→ **What you are asked to do**:
Below is a listing. Return the lines from the one that contains "Спецодежда и средства защиты" to the one that contains "Amaryllis belladonna", both ends included, verbatim and with no pictures.

→ **Data for this exercise**:

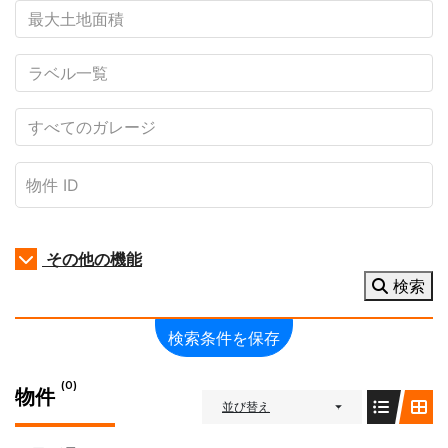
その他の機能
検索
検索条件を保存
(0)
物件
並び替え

---

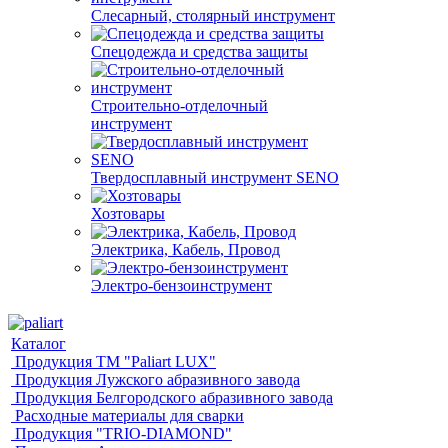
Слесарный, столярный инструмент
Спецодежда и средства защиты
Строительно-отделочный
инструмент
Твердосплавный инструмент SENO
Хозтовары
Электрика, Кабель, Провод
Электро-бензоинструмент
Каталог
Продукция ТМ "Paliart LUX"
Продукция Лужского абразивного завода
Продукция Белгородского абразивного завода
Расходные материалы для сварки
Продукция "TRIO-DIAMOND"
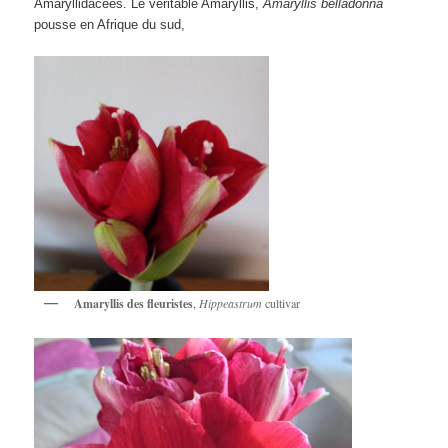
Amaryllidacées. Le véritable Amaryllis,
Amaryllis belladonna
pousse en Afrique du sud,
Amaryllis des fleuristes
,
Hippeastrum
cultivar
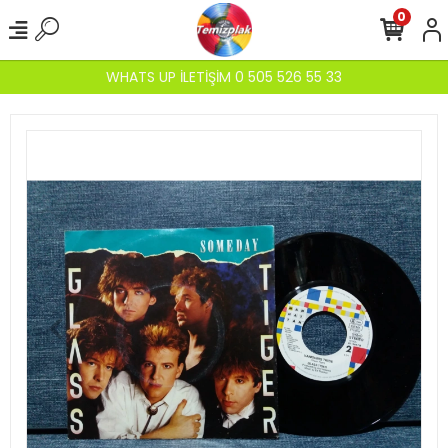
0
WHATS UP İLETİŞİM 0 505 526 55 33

* * *

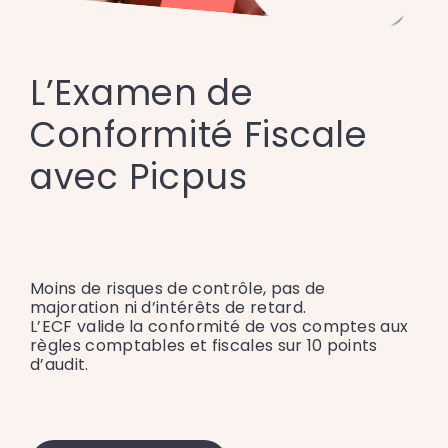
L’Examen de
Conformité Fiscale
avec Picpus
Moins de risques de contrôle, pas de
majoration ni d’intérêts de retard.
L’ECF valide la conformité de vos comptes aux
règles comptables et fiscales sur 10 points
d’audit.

→ **Completed task**:
Спецодежда и средства защиты
Строительно-отделочный
инструмент
Твердосплавный инструмент SENO
Хозтовары
Электрика, Кабель, Провод
Электро-бензоинструмент
Каталог
Продукция ТМ "Paliart LUX"
Продукция Лужского абразивного завода
Продукция Белгородского абразивного завода
Расходные материалы для сварки
Продукция "TRIO-DIAMOND"
Amaryllidacées. Le véritable Amaryllis,
Amaryllis belladonna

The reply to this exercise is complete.